- Officials have confirmed coronavirus reinfections in two other countries after Hong Kong doctors detailed the case of a man who contracted COVID-19 twice in less than five months.
- Officials from Belgium and the Netherlands said they found patients with genuine secondary infections that were confirmed via genetic testing.
- Researchers have yet to figure out what this short-lived immunity means for vaccine development, and whether a second case of COVID-19 will be indeed milder than the first bout.
A study from Hong Kong delivered the bad news we were dreading. Immunity to the novel coronavirus appears to be short-lived, as a man from the country was infected with two different strains of the virus in less than five months. After surviving COVID-19 in March, the man was diagnosed again in mid-August. Blood tests and the sequencing of the coronavirus genome confirmed he was experiencing a real case of COVID-19 reinfection.
Previously, we saw plenty of reports about COVID-19 survivors who tested positive a few weeks after the initial infection. The Korean CDC concluded those were not actual reinfections, and those people were not contagious. Instead, traces of the virus was still detectable in samples. The Hong Kong man was different, showing signs of acute infection as well as a new antibody response. The second COVID-19 bout proved to be even milder than the first one, as the man was asymptomatic. However, the researchers warned that there’s no guarantee that subsequent reinfections can’t be more severe.
Officials from Belgium and the Netherlands have confirmed they too identified patients experiencing a second case of COVID-19.
Dutch broadcaster NOS broke the news on Tuesday that a patient in the Netherlands was reinfected with the virus. Dutch virologist Marion Koopmans said the patient was an older person with a weakened immune system.

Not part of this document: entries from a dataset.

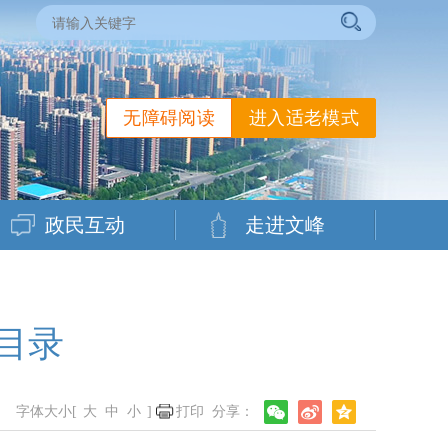
无障碍阅读
进入适老模式
政民互动
走进文峰
目录
字体大小[
大
中
小
]
打印
分享：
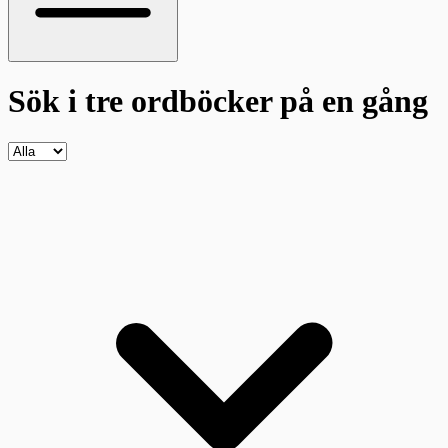
Sök i tre ordböcker
på en gång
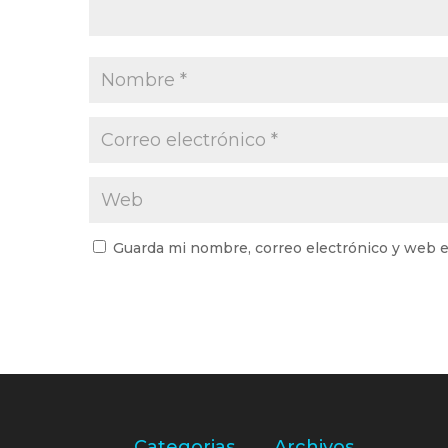
Guarda mi nombre, correo electrónico y web e
Categorias
Archivos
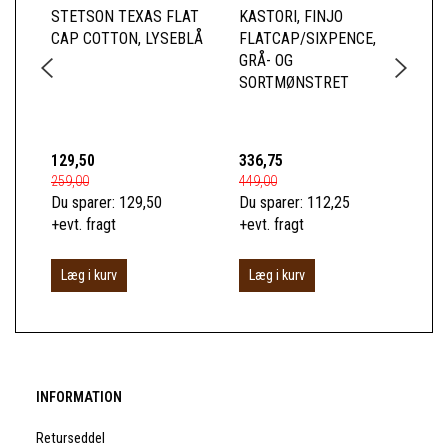
STETSON TEXAS FLAT
KASTORI, FINJO
MJ
CAP COTTON, LYSEBLÅ
FLATCAP/SIXPENCE,
CO
GRÅ- OG
CA
SORTMØNSTRET
ME
IM
SK
129,50
336,75
19
259,00
449,00
399
Du sparer:
129,50
Du sparer:
112,25
Du 
+evt. fragt
+evt. fragt
+ev
Læg i kurv
Læg i kurv
L
INFORMATION
Returseddel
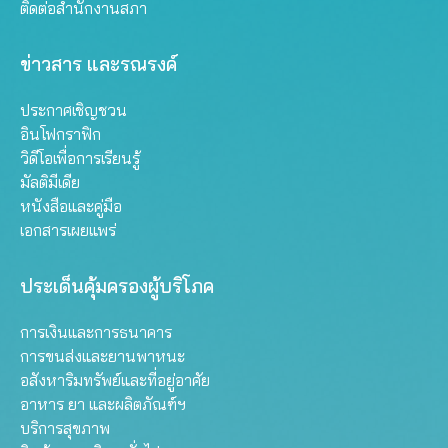
ติดต่อสำนักงานสภา
ข่าวสาร และรณรงค์
ประกาศเชิญชวน
อินโฟกราฟิก
วิดีโอเพื่อการเรียนรู้
มัลติมีเดีย
หนังสือและคู่มือ
เอกสารเผยแพร่
ประเด็นคุ้มครองผู้บริโภค
การเงินและการธนาคาร
การขนส่งและยานพาหนะ
อสังหาริมทรัพย์และที่อยู่อาศัย
อาหาร ยา และผลิตภัณฑ์ฯ
บริการสุขภาพ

The adviser to the Dutch government said that reinfections had been expected, per Reuters. “That someone would pop up with a reinfection, it doesn’t make me nervous,” she said. “We have to see whether it happens often.”
Separately, Belgian virologist Marc Van Ranst told local broadcaster VRT that he was not surprised by the Hong Kong reinfection case.

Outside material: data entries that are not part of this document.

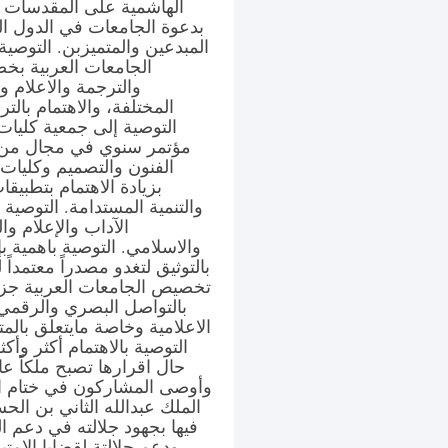
الهاشمية على المقدسات ا
بدعوة الجامعات في الدول ال
المبدعين والمتميزبن. التوصية 
الجامعات العربية بخص
والترجمة والاعلام وض
المختلفة، والاهتمام بالت
التوصية إلى جمعية كليات
مؤتمر سنوي في مجال من ال
الفنون والتصميم وكليات 
بزيادة الاهتمام بتطبيقا
والتنمية المستدامة. التوصي
الآداب والإعلام وا
والاسلامي. التوصية باهمية بإ
بالتوثيق لتغدو مصدراً معتمدا
تخصيص الجامعات العربية جزءاً 
التوصية بالاهتمام أكثر وأك
حال اقرارها تصبح ملكاً عا
وأوصى المشاركون في ختام اع
الملك عبدالله الثاني بن الح
فيها بجهود جلالته في دعم ا
ودعم جلالتة لقضايا الامتي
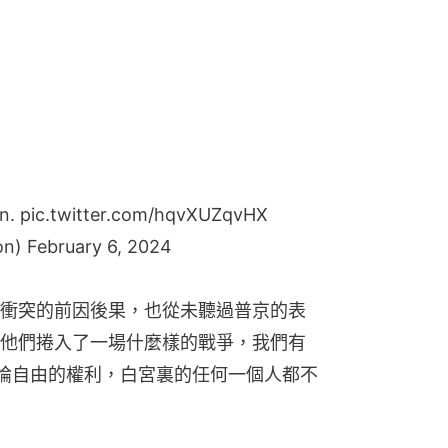
in.
pic.twitter.com/hqvXUZqvHX
on)
February 6, 2024
衝突的前因後果，也從未聽過普京的表
他們捲入了一場什麼樣的戰爭，我們有
論自由的權利，白宮裏的任何一個人都不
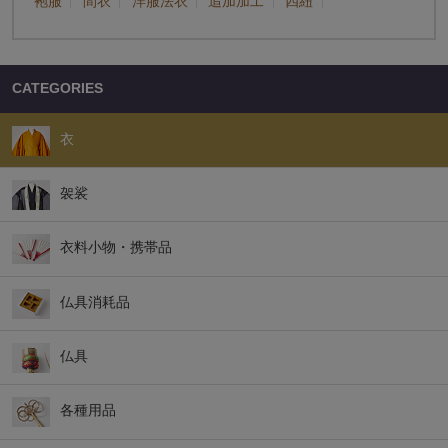
袍服
間衣
洋服法衣
追加加工
四紐
CATEGORIES
衣
袈裟
衣料小物・携帯品
仏具消耗品
仏具
各種用品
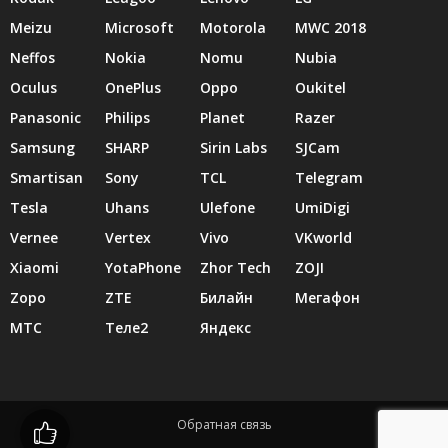
Meizu
Microsoft
Motorola
MWC 2018
Neffos
Nokia
Nomu
Nubia
Oculus
OnePlus
Oppo
Oukitel
Panasonic
Philips
Planet
Razer
Samsung
SHARP
Sirin Labs
SJCam
Smartisan
Sony
TCL
Telegram
Tesla
Uhans
Ulefone
UmiDigi
Vernee
Vertex
Vivo
VKworld
Xiaomi
YotaPhone
Zhor Tech
ZOJI
Zopo
ZTE
Билайн
Мегафон
МТС
Теле2
Яндекс
Обратная связь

“For us, it was not news because we have also had such a case in Belgium,” he said. The case he referred to was of a woman who contracted COVID-19 in the second week of March and then a second time in June. “I think that in the coming days that we will see other similar stories … These could be exceptions but do exist, and it’s not just one,” Van Ranst said. “It’s not good news.”
The expert said the woman experienced relatively mild symptoms and speculated that the body might not have created enough antibodies to prevent reinfection. However, the Hong Kong researchers said they were not able to prove the fist infection produced antibodies. The blood samples they took after reinfection showed the man’s immune system created a new generation of antibodies to respond to the virus.
The behavior of the coronavirus seems to fall in line with what researchers and public health experts had expected. Other human coronaviruses that cause common colds induce immunity that lasts anywhere between six to 12 months. That was always a theoretical risk for COVID-19 as well.
As we head into the fall and winter, COVID-19 reinfections might become a thing. It’s not because of the upcoming cold season, but because enough time will have passed from the first exposure to the virus for many people, and they could catch it again in regions where the outbreaks are still out of control.
These reinfection cases are also important for the development of therapeutics and vaccines going forward. Researchers will have to find ways of dealing with short-lived immunity and come up with therapies that can treat the infection more effectively than the protocols available right now. Also, experts will have to figure out whether the initial infection reduces the risk of complications in subsequent infections. That would be the kind of scenario to look forward to.